## [WORK REQUEST]
Output the entries below exactly, from the first line to the line holding "Dla delikatesów (78, 2138)", both included.

## [RECORDS PROVIDED]
·····

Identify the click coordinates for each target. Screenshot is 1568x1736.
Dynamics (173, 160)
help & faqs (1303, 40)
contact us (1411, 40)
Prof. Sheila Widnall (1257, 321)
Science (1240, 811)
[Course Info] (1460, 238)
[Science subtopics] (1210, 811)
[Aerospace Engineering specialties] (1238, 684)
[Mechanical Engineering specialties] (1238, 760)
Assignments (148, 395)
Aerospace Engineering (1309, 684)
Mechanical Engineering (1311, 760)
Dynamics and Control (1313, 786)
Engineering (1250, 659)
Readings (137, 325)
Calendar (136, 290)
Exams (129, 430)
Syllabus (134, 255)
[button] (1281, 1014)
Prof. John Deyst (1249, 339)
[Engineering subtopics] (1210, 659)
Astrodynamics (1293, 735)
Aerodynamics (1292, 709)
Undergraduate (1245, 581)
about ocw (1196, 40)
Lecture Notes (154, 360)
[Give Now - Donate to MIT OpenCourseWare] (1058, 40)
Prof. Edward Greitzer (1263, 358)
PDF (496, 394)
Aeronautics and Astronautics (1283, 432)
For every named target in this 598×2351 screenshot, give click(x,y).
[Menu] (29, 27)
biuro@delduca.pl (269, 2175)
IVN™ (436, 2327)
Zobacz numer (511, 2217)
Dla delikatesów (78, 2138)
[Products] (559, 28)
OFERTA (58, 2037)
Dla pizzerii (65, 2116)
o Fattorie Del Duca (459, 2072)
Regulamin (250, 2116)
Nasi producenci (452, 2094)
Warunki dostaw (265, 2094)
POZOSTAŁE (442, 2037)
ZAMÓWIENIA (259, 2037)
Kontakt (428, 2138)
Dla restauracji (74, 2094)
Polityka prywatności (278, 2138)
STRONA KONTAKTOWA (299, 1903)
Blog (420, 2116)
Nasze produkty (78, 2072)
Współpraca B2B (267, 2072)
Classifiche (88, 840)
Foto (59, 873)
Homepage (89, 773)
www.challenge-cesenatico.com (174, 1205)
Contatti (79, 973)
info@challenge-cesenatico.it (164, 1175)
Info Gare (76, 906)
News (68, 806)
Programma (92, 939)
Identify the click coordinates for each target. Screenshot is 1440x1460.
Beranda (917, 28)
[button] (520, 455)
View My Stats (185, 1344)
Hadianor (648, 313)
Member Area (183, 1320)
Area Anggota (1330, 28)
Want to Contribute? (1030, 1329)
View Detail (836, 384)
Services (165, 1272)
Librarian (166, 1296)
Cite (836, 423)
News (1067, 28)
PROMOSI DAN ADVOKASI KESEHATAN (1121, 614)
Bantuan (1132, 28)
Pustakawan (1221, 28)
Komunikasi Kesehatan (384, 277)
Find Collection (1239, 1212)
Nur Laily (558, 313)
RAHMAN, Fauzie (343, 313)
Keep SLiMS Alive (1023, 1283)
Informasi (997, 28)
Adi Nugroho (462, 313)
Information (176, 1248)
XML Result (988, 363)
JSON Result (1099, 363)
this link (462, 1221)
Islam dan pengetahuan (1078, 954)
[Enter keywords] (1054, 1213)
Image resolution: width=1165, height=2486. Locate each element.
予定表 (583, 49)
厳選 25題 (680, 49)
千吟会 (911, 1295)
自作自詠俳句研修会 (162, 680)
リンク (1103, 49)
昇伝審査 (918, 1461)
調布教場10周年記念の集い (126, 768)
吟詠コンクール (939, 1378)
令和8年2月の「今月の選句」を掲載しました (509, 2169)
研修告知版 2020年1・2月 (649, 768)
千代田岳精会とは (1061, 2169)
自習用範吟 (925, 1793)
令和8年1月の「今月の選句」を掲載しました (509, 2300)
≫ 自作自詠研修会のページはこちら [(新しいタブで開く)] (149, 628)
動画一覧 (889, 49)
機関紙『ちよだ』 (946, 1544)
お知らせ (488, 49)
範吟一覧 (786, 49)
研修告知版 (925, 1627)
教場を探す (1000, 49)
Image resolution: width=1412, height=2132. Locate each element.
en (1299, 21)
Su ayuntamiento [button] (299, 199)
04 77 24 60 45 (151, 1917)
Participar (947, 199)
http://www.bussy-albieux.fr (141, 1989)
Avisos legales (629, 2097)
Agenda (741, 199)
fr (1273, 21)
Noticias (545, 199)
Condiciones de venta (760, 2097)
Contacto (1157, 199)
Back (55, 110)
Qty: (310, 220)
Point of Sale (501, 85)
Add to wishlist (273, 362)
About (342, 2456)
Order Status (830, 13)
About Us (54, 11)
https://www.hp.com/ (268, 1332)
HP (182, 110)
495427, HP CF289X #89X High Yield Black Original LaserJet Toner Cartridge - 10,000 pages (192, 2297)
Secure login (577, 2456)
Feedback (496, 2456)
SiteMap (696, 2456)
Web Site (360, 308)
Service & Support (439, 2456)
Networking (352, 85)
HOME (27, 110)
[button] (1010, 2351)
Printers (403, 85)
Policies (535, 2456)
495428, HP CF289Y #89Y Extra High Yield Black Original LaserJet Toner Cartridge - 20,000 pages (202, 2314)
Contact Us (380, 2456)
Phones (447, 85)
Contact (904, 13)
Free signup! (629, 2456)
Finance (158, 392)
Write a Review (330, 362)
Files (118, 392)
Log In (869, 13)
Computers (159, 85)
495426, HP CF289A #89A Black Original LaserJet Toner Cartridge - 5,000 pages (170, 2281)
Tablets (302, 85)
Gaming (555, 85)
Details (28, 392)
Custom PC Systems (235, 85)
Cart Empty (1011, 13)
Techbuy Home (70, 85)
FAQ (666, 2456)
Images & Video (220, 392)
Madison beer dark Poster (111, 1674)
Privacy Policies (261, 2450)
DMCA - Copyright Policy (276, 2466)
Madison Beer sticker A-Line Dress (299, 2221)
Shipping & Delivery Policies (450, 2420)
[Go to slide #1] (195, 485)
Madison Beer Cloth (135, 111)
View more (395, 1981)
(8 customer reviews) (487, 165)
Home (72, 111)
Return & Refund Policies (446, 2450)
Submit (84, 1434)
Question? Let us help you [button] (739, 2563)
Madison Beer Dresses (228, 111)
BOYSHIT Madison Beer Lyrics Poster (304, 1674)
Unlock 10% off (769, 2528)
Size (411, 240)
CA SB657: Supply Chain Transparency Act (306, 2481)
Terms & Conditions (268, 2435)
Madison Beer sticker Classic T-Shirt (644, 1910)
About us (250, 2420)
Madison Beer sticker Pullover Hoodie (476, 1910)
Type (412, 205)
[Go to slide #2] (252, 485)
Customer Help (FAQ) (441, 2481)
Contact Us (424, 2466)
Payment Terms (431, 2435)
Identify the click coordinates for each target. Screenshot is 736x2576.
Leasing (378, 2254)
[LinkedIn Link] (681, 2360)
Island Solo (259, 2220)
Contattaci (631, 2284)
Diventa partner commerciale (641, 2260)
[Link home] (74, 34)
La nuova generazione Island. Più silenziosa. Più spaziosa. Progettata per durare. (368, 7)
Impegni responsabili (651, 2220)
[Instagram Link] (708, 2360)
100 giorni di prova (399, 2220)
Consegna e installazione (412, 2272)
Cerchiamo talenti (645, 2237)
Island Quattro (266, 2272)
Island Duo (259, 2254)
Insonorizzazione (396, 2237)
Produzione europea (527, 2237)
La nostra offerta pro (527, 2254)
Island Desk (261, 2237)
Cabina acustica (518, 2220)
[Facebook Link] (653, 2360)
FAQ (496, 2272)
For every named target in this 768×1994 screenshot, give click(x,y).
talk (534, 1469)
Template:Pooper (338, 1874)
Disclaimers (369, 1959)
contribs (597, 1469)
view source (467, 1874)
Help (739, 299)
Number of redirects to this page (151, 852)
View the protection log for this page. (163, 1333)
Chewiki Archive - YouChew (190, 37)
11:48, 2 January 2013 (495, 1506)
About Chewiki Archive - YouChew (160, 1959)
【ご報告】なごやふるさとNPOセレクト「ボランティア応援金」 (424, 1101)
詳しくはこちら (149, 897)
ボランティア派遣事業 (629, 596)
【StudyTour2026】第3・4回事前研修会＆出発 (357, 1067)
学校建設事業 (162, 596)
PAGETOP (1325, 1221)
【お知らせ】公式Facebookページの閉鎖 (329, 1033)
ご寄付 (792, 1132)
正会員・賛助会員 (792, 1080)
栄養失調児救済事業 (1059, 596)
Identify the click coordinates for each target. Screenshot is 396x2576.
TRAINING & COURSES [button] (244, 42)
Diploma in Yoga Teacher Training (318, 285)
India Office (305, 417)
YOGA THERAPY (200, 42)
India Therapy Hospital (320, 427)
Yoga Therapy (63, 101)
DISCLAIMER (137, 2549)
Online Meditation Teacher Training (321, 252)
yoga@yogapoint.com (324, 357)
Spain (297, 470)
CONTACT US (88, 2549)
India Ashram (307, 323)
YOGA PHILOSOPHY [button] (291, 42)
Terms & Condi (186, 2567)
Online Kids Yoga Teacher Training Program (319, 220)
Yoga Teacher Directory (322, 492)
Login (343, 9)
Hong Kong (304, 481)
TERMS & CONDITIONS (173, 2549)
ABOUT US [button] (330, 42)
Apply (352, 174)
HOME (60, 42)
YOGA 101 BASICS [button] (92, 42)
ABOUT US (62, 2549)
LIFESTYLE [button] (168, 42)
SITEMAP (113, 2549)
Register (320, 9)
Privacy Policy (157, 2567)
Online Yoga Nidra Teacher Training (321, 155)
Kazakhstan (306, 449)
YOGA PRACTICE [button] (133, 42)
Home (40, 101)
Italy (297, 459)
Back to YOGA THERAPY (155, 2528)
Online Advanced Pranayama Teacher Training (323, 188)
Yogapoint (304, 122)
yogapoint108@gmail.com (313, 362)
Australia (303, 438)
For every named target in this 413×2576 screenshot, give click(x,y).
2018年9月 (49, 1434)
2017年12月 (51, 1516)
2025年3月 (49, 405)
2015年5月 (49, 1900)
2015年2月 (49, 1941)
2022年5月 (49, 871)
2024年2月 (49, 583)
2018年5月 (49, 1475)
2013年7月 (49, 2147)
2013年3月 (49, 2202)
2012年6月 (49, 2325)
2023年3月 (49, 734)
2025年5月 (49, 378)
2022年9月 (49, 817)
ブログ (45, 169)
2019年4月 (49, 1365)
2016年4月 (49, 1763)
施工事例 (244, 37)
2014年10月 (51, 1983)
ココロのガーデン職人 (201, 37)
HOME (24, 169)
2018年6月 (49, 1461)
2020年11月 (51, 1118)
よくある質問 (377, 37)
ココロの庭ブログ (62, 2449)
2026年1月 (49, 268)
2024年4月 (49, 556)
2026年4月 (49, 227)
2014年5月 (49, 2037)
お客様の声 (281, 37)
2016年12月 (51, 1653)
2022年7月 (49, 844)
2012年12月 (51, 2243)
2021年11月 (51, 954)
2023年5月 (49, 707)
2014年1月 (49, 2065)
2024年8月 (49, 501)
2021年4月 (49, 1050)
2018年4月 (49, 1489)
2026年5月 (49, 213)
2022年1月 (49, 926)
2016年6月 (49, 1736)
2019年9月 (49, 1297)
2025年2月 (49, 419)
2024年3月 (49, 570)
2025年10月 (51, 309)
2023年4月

·····

## [RESPONSE FOR THIS EXERCISE]
Identify the click coordinates for each target. Screenshot is 1568x1736.
Dynamics (173, 160)
help & faqs (1303, 40)
contact us (1411, 40)
Prof. Sheila Widnall (1257, 321)
Science (1240, 811)
[Course Info] (1460, 238)
[Science subtopics] (1210, 811)
[Aerospace Engineering specialties] (1238, 684)
[Mechanical Engineering specialties] (1238, 760)
Assignments (148, 395)
Aerospace Engineering (1309, 684)
Mechanical Engineering (1311, 760)
Dynamics and Control (1313, 786)
Engineering (1250, 659)
Readings (137, 325)
Calendar (136, 290)
Exams (129, 430)
Syllabus (134, 255)
[button] (1281, 1014)
Prof. John Deyst (1249, 339)
[Engineering subtopics] (1210, 659)
Astrodynamics (1293, 735)
Aerodynamics (1292, 709)
Undergraduate (1245, 581)
about ocw (1196, 40)
Lecture Notes (154, 360)
[Give Now - Donate to MIT OpenCourseWare] (1058, 40)
Prof. Edward Greitzer (1263, 358)
PDF (496, 394)
Aeronautics and Astronautics (1283, 432)
For every named target in this 598×2351 screenshot, give click(x,y).
[Menu] (29, 27)
biuro@delduca.pl (269, 2175)
IVN™ (436, 2327)
Zobacz numer (511, 2217)
Dla delikatesów (78, 2138)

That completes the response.